しかし、肌に乗せたところ、パリでの試香した時と香り方が全く違ったのだった。
それではあの香りは一体何だったのだろう。夢だったのだろうか。
まだ心が夢見心地から抜け出ていないのだろうかと、ここら辺で目を覚まそうと気つけの意味も兼ねて伊勢丹メンズ館へふらりと出かけてみた。
そこに置かれているミルコブッフィーニは気に入りのブランドの1つだ。
私が男性であれば1つは手元に置きたい香水ブランドなはずなのだが、今まで一度も所感をまとめていなかったのは何故なのだろう。
今回はMOXIについて所感を残したい。
モクシー(MOXI)
→日本酒が含まれているという調香を見るだけで興味深い。
トップから日本酒の甘い香りが広がる。
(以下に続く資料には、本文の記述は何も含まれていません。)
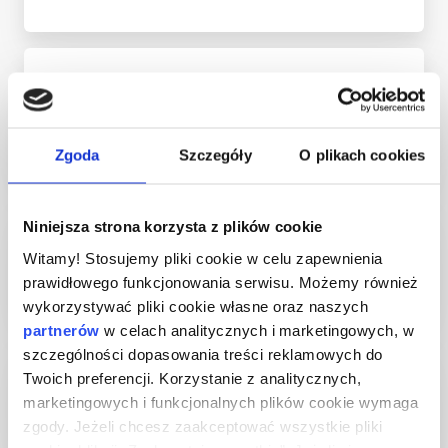
Skorzystasz z atrakcyjnej cenowo oferty 500 wysoko jakościowych
produktów marki własnej
, stanowiących około
6% wartości
sprzedaży
.
DOPASOWANA
OFERTA
Zgoda
Szczegóły
O plikach cookies
Idealnie dostosujesz asortyment
do lokalnych potrzeb w oparciu
o
autorskie narzędzia Lewiatana
.
ATRAKCYJNE
Niniejsza strona korzysta z plików cookie
CENY
Witamy! Stosujemy pliki cookie w celu zapewnienia
prawidłowego funkcjonowania serwisu. Możemy również
wykorzystywać pliki cookie własne oraz naszych
Zaoferujesz atrakcyjne ceny sprzedaży, dzięki
korzystnym warunkom
zakupowym
.
partnerów
w celach analitycznych i marketingowych, w
szczególności dopasowania treści reklamowych do
REKLAMA
Twoich preferencji. Korzystanie z analitycznych,
W MEDIACH
marketingowych i funkcjonalnych plików cookie wymaga
zgody. Jeżeli chcesz zaakceptować wszystkie pliki
Zwiększysz rozpoznawalność swojego biznesu, dzięki
stałej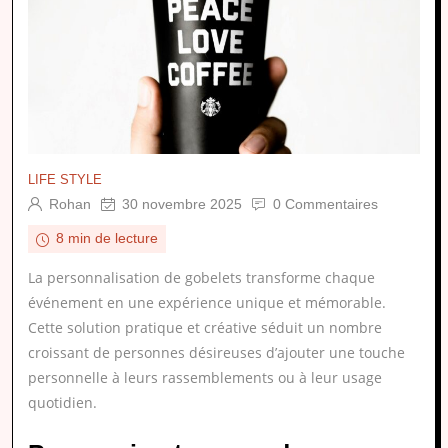
LIFE STYLE
Rohan
30 novembre 2025
0 Commentaires
8 min de lecture
La personnalisation de gobelets transforme chaque
événement en une expérience unique et mémorable.
Cette solution pratique et créative séduit un nombre
croissant de personnes désireuses d’ajouter une touche
personnelle à leurs rassemblements ou à leur usage
quotidien.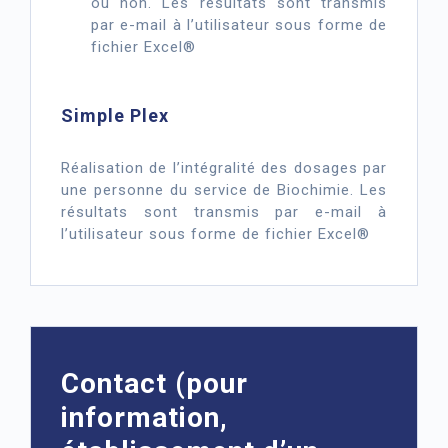
ou non. Les résultats sont transmis
par e-mail à l’utilisateur sous forme de
fichier Excel®
Simple Plex
Réalisation de l’intégralité des dosages par
une personne du service de Biochimie. Les
résultats sont transmis par e-mail à
l’utilisateur sous forme de fichier Excel®
Contact (pour
information,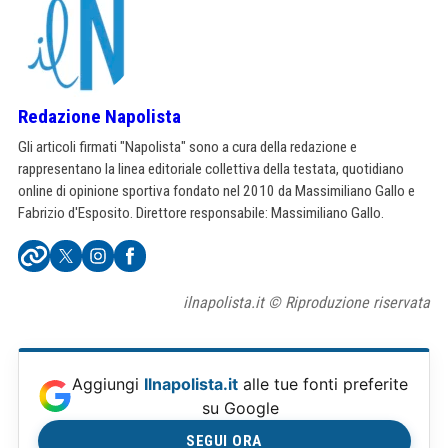
Redazione Napolista
Gli articoli firmati "Napolista" sono a cura della redazione e
rappresentano la linea editoriale collettiva della testata, quotidiano
online di opinione sportiva fondato nel 2010 da Massimiliano Gallo e
Fabrizio d'Esposito. Direttore responsabile: Massimiliano Gallo.
ilnapolista.it © Riproduzione riservata
Aggiungi
Ilnapolista.it
alle tue fonti preferite
su Google
SEGUI ORA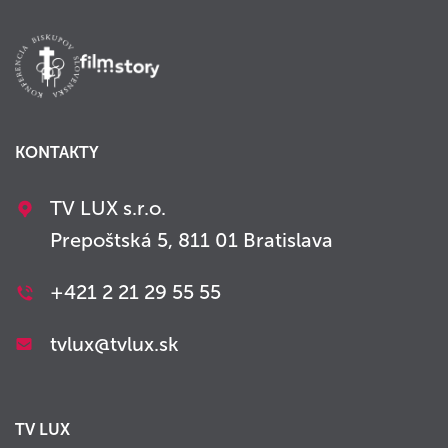
KONTAKTY
TV LUX s.r.o.
Prepoštská 5, 811 01 Bratislava
+421 2 21 29 55 55
tvlux@tvlux.sk
TV LUX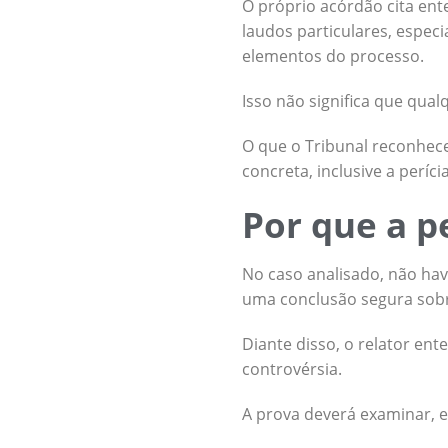
O próprio acórdão cita ent
laudos particulares, espe
elementos do processo.
Isso não significa que qual
O que o Tribunal reconheceu
concreta, inclusive a períci
Por que a p
No caso analisado, não hav
uma conclusão segura sobr
Diante disso, o relator ent
controvérsia.
A prova deverá examinar, e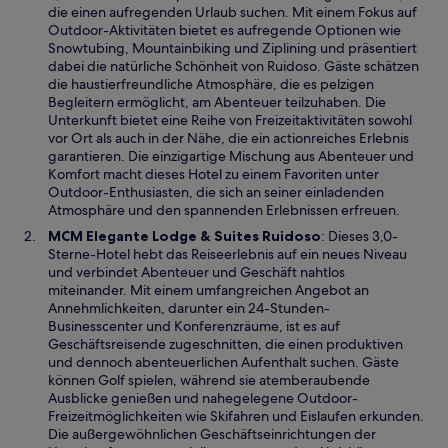
r
die einen aufregenden Urlaub suchen. Mit einem Fokus auf
d
Outdoor-Aktivitäten bietet es aufregende Optionen wie
i
Snowtubing, Mountainbiking und Ziplining und präsentiert
n
dabei die natürliche Schönheit von Ruidoso. Gäste schätzen
e
die haustierfreundliche Atmosphäre, die es pelzigen
i
Begleitern ermöglicht, am Abenteuer teilzuhaben. Die
n
Unterkunft bietet eine Reihe von Freizeitaktivitäten sowohl
e
vor Ort als auch in der Nähe, die ein actionreiches Erlebnis
m
garantieren. Die einzigartige Mischung aus Abenteuer und
n
Komfort macht dieses Hotel zu einem Favoriten unter
e
Outdoor-Enthusiasten, die sich an seiner einladenden
u
Atmosphäre und den spannenden Erlebnissen erfreuen.
e
W
MCM Elegante Lodge & Suites Ruidoso
: Dieses 3,0-
n
i
Sterne-Hotel hebt das Reiseerlebnis auf ein neues Niveau
F
r
und verbindet Abenteuer und Geschäft nahtlos
e
d
miteinander. Mit einem umfangreichen Angebot an
n
i
Annehmlichkeiten, darunter ein 24-Stunden-
s
n
Businesscenter und Konferenzräume, ist es auf
t
e
Geschäftsreisende zugeschnitten, die einen produktiven
e
i
und dennoch abenteuerlichen Aufenthalt suchen. Gäste
r
n
können Golf spielen, während sie atemberaubende
g
e
Ausblicke genießen und nahegelegene Outdoor-
e
m
Freizeitmöglichkeiten wie Skifahren und Eislaufen erkunden.
ö
n
Die außergewöhnlichen Geschäftseinrichtungen der
f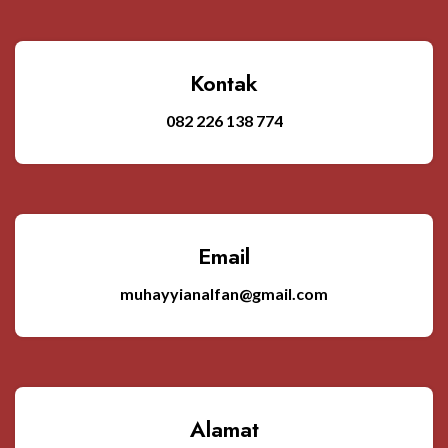
Kontak
082 226 138 774
Email
muhayyianalfan@gmail.com
Alamat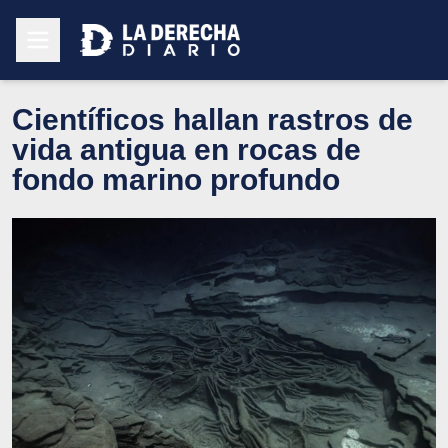
Científicos hallan rastros de
vida antigua en rocas de
fondo marino profundo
私が酒に弱いのもあるが、その実際に日本酒の香りを聞いているような濃厚な香りの粒を吸い込むと、本当に鼻の奥に酒気の熱がこもる様に感じた。
それと同時に現れる、クセのない濃くまろ味のある花の香りは、バラの花弁と蓮の花の香りらしい。薄く色付いたふくよかな花弁を彷彿とさせ、清酒の透明な香りの中に散る様に華を添えてゆく。そして土台にはアンバー、サンダルウッド、ムスクと安定感のあるラストノートが配置されている。それらも濁る事なくトップとミドルの瑞々しさと甘さを最後まで支えており、ウッド系のサンダルウッドのおかげだろうか、時折日本酒の香りと相まって升に注がれた日本酒を思わせる香りを感じさせた。
全体的に変化は安定しており甘く濃厚な香りが足し算されてゆく香りだが、バニラやフルーツ、白い花系の主張の強い甘みでない分テンションは控えめで距離感が丁度良い。
夜桜を見ながらのしっとりとした酒席のような、色気を感じる浮世離れした香りに思えた。
いくつかのサイトの解説では専ら欲望に忠実な女性的な香りだと書かれてはいるが、むしろ男性にも纏ってもらいたい香りではある。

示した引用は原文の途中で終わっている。